(Records from a data collection)
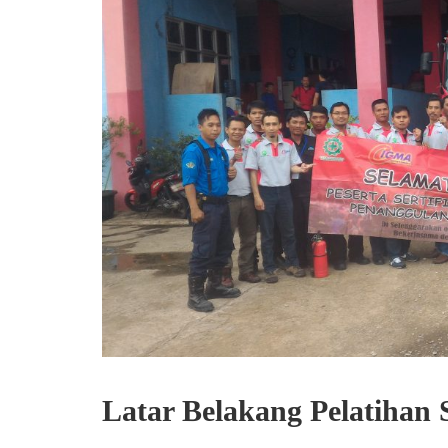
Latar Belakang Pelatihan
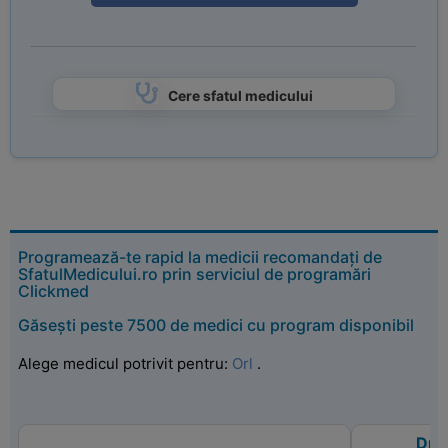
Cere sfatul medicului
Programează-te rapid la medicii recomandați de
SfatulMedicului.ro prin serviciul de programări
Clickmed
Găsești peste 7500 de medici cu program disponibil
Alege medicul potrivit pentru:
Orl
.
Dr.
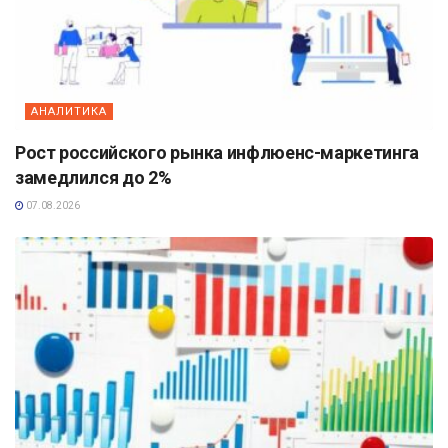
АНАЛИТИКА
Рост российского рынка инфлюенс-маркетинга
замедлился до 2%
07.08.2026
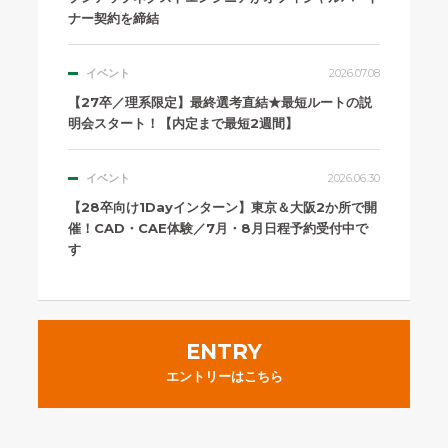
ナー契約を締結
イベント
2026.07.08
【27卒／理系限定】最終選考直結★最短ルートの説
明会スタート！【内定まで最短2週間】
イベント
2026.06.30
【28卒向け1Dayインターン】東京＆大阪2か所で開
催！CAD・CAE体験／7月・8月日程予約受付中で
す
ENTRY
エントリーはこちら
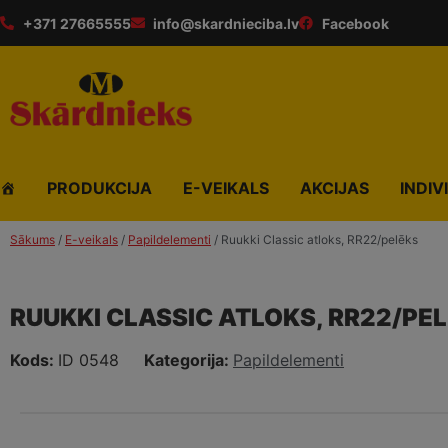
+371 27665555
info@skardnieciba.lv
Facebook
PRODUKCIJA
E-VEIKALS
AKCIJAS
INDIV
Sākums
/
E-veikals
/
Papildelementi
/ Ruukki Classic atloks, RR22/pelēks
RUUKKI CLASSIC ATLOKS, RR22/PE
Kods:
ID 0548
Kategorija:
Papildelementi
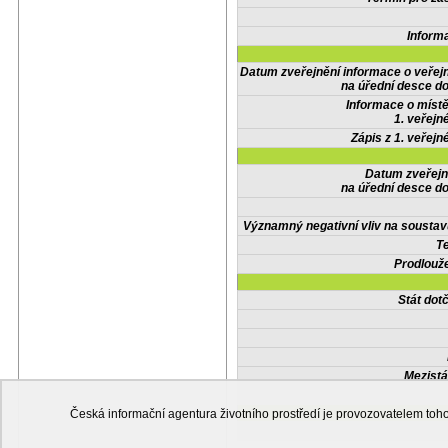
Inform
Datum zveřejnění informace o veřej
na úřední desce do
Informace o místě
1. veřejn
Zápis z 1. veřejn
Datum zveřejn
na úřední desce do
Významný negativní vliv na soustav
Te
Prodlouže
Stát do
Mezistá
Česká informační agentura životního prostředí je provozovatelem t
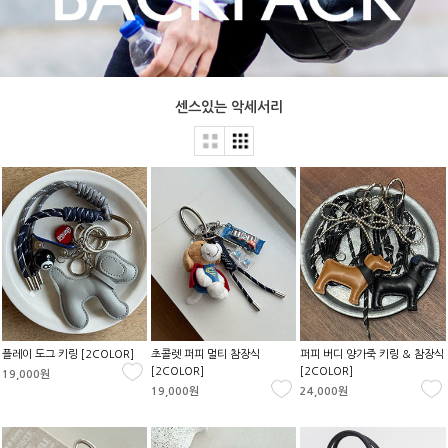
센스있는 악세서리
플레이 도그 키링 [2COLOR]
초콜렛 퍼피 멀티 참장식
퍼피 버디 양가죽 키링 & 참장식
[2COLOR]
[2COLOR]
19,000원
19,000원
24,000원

- **Activity**: The answer must be a single number: how many lines above contain "Datum".

- **Reply to the exercise**: 2